# Supplied information
[Start of section]

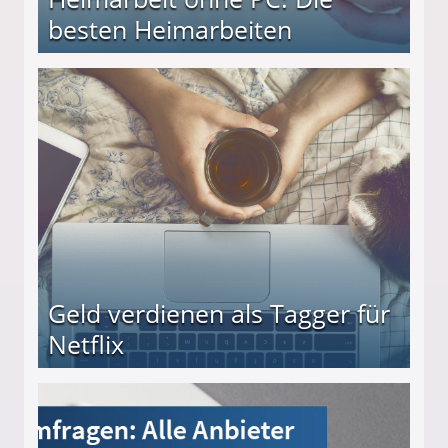
besten Heimarbeiten
beiten
Geld verdienen als Tagger für
Netflix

[End of section]

# Aim of the exercise
Write out every line above again exactly, with the pictures left out.

# Response area
besten Heimarbeiten
beiten
Geld verdienen als Tagger für
Netflix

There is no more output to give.